▸ **THE PROBLEM**
Print all the records exactly, please.

━━━━━━━━━━━━━━━━

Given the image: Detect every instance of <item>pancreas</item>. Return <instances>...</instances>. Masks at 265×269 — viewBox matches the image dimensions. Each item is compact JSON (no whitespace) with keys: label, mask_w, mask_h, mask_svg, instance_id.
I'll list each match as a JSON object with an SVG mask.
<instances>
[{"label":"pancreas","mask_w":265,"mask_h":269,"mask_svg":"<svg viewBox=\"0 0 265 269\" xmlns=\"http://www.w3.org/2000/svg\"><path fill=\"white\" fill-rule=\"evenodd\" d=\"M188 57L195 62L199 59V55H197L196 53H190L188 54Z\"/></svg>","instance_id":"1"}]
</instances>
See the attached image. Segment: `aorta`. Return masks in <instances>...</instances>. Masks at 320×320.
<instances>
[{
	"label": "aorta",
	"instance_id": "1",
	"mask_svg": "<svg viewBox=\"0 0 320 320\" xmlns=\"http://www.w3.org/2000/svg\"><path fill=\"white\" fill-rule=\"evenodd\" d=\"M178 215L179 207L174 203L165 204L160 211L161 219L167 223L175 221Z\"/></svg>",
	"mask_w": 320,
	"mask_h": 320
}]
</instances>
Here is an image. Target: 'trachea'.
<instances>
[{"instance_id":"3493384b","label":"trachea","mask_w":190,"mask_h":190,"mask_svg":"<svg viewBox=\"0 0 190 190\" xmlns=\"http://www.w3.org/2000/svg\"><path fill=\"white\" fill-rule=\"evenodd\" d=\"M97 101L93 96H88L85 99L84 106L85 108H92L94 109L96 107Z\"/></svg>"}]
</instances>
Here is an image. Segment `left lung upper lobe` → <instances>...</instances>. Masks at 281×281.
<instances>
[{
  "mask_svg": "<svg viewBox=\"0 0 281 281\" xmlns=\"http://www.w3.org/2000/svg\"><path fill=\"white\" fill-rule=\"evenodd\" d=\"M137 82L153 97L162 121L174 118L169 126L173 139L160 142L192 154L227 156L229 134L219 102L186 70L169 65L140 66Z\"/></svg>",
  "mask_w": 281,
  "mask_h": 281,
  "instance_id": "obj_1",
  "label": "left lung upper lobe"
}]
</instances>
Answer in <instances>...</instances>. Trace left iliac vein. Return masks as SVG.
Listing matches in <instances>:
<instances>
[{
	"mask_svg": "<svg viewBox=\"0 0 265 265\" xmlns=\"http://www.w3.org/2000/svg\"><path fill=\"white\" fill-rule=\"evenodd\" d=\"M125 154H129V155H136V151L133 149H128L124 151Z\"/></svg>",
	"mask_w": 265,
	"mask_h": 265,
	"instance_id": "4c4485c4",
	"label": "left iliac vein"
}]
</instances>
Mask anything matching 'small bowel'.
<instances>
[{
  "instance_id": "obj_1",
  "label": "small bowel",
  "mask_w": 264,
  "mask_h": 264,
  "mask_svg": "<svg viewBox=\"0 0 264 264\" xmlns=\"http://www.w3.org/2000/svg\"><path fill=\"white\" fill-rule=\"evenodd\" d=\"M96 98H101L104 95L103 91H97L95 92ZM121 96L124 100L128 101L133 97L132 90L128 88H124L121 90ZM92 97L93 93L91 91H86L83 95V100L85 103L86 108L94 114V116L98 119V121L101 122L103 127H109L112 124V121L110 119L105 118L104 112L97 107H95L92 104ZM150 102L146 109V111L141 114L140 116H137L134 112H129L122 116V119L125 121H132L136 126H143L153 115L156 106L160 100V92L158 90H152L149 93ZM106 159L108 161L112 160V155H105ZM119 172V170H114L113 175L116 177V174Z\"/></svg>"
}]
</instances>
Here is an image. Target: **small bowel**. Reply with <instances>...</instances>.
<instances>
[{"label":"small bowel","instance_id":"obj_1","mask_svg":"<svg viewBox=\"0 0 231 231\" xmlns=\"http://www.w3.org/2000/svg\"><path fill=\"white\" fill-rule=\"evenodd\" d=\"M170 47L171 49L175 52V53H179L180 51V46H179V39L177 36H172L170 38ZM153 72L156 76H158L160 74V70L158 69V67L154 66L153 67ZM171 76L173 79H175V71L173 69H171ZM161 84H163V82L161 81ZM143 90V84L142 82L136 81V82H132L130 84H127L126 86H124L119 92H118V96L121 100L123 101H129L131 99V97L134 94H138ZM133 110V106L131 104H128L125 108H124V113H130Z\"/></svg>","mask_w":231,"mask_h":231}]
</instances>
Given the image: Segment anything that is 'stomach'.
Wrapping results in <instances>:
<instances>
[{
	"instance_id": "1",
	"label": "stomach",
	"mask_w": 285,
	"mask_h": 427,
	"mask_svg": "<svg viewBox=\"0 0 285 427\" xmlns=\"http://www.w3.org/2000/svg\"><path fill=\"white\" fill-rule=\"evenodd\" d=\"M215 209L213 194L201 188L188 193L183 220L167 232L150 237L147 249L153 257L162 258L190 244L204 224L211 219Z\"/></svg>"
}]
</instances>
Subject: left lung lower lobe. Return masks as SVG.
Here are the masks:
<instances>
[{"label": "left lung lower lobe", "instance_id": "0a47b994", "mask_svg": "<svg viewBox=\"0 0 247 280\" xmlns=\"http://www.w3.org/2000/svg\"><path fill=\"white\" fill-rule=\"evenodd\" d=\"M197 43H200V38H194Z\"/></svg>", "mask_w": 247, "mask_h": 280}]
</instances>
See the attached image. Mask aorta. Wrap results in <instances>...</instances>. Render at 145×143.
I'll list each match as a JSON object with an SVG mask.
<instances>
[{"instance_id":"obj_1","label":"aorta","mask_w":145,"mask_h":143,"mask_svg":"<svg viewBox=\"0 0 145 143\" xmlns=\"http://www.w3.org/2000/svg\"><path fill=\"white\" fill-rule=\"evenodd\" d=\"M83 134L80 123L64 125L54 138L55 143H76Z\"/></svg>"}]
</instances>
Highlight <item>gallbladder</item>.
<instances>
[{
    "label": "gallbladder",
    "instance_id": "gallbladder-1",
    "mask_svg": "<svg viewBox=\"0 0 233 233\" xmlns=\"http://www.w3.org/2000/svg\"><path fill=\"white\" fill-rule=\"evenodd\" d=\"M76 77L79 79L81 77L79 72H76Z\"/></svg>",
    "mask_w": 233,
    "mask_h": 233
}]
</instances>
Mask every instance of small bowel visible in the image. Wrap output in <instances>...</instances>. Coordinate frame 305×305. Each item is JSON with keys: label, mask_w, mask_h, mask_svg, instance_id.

━━━━━━━━━━━━━━━━

▸ **THE ANSWER**
Given the image: Detect every instance of <item>pancreas</item>. Return <instances>...</instances>. Masks at 265×269 — viewBox matches the image dimensions. Each item is compact JSON (no whitespace) with keys: label, mask_w, mask_h, mask_svg, instance_id.
I'll list each match as a JSON object with an SVG mask.
<instances>
[{"label":"pancreas","mask_w":265,"mask_h":269,"mask_svg":"<svg viewBox=\"0 0 265 269\" xmlns=\"http://www.w3.org/2000/svg\"><path fill=\"white\" fill-rule=\"evenodd\" d=\"M188 57L195 62L199 59V55H197L196 53H190L188 54Z\"/></svg>","instance_id":"1"}]
</instances>
See the attached image. Segment: `aorta`. Return masks in <instances>...</instances>. Masks at 320×320.
<instances>
[{
	"label": "aorta",
	"instance_id": "1",
	"mask_svg": "<svg viewBox=\"0 0 320 320\" xmlns=\"http://www.w3.org/2000/svg\"><path fill=\"white\" fill-rule=\"evenodd\" d=\"M178 215L179 207L174 203L165 204L160 211L161 219L167 223L175 221Z\"/></svg>",
	"mask_w": 320,
	"mask_h": 320
}]
</instances>
Here is an image. Target: 'trachea'.
<instances>
[{"instance_id":"3493384b","label":"trachea","mask_w":190,"mask_h":190,"mask_svg":"<svg viewBox=\"0 0 190 190\" xmlns=\"http://www.w3.org/2000/svg\"><path fill=\"white\" fill-rule=\"evenodd\" d=\"M97 101L93 96H88L85 99L84 106L85 108H92L94 109L96 107Z\"/></svg>"}]
</instances>
Here is an image. Segment `left lung upper lobe` → <instances>...</instances>. Masks at 281×281.
<instances>
[{
  "mask_svg": "<svg viewBox=\"0 0 281 281\" xmlns=\"http://www.w3.org/2000/svg\"><path fill=\"white\" fill-rule=\"evenodd\" d=\"M137 82L153 97L162 121L174 118L169 126L173 139L160 142L192 154L227 156L229 134L219 102L186 70L169 65L140 66Z\"/></svg>",
  "mask_w": 281,
  "mask_h": 281,
  "instance_id": "obj_1",
  "label": "left lung upper lobe"
}]
</instances>
Answer in <instances>...</instances>. Trace left iliac vein. Return masks as SVG.
Listing matches in <instances>:
<instances>
[{
	"mask_svg": "<svg viewBox=\"0 0 265 265\" xmlns=\"http://www.w3.org/2000/svg\"><path fill=\"white\" fill-rule=\"evenodd\" d=\"M125 154H129V155H136V151L133 149H128L124 151Z\"/></svg>",
	"mask_w": 265,
	"mask_h": 265,
	"instance_id": "4c4485c4",
	"label": "left iliac vein"
}]
</instances>
Mask anything matching 'small bowel'.
<instances>
[{
  "instance_id": "obj_1",
  "label": "small bowel",
  "mask_w": 264,
  "mask_h": 264,
  "mask_svg": "<svg viewBox=\"0 0 264 264\" xmlns=\"http://www.w3.org/2000/svg\"><path fill=\"white\" fill-rule=\"evenodd\" d=\"M96 98H101L104 95L103 91H97L95 92ZM121 96L124 100L128 101L133 97L132 90L128 88H124L121 90ZM92 97L93 93L91 91H86L83 95V100L85 103L86 108L94 114V116L98 119V121L101 122L103 127H109L112 124V121L110 119L105 118L104 112L97 107H95L92 104ZM150 102L146 109V111L141 114L140 116H137L134 112H129L122 116V119L125 121H132L136 126H143L153 115L156 106L160 100V92L158 90H152L149 93ZM106 159L108 161L112 160V155H105ZM119 172V170H114L113 175L116 177V174Z\"/></svg>"
}]
</instances>
Here is an image. Target: **small bowel**. Reply with <instances>...</instances>.
<instances>
[{"label":"small bowel","instance_id":"obj_1","mask_svg":"<svg viewBox=\"0 0 231 231\" xmlns=\"http://www.w3.org/2000/svg\"><path fill=\"white\" fill-rule=\"evenodd\" d=\"M170 47L171 49L175 52V53H179L180 51V46H179V39L177 36H172L170 38ZM153 72L156 76H158L160 74V70L158 69V67L154 66L153 67ZM171 76L173 79H175V71L173 69H171ZM161 84H163V82L161 81ZM143 90V84L142 82L136 81V82H132L130 84H127L126 86H124L119 92H118V96L121 100L123 101H129L131 99V97L134 94H138ZM133 110V106L131 104H128L125 108H124V113H130Z\"/></svg>","mask_w":231,"mask_h":231}]
</instances>
Given the image: Segment anything that is 'stomach'.
Wrapping results in <instances>:
<instances>
[{
	"instance_id": "1",
	"label": "stomach",
	"mask_w": 285,
	"mask_h": 427,
	"mask_svg": "<svg viewBox=\"0 0 285 427\" xmlns=\"http://www.w3.org/2000/svg\"><path fill=\"white\" fill-rule=\"evenodd\" d=\"M215 209L213 194L201 188L188 193L183 220L167 232L150 237L147 249L153 257L162 258L190 244L204 224L211 219Z\"/></svg>"
}]
</instances>
Subject: left lung lower lobe. Return masks as SVG.
Here are the masks:
<instances>
[{"label": "left lung lower lobe", "instance_id": "0a47b994", "mask_svg": "<svg viewBox=\"0 0 247 280\" xmlns=\"http://www.w3.org/2000/svg\"><path fill=\"white\" fill-rule=\"evenodd\" d=\"M197 43H200V38H194Z\"/></svg>", "mask_w": 247, "mask_h": 280}]
</instances>
See the attached image. Mask aorta. Wrap results in <instances>...</instances>. Render at 145×143.
I'll list each match as a JSON object with an SVG mask.
<instances>
[{"instance_id":"obj_1","label":"aorta","mask_w":145,"mask_h":143,"mask_svg":"<svg viewBox=\"0 0 145 143\" xmlns=\"http://www.w3.org/2000/svg\"><path fill=\"white\" fill-rule=\"evenodd\" d=\"M83 134L80 123L64 125L54 138L55 143H76Z\"/></svg>"}]
</instances>
Highlight <item>gallbladder</item>.
<instances>
[{
    "label": "gallbladder",
    "instance_id": "gallbladder-1",
    "mask_svg": "<svg viewBox=\"0 0 233 233\" xmlns=\"http://www.w3.org/2000/svg\"><path fill=\"white\" fill-rule=\"evenodd\" d=\"M76 77L79 79L81 77L79 72H76Z\"/></svg>",
    "mask_w": 233,
    "mask_h": 233
}]
</instances>
Mask every instance of small bowel visible in the image. Wrap output in <instances>...</instances>. Coordinate frame 305×305. Each item is JSON with keys: label, mask_w, mask_h, mask_svg, instance_id.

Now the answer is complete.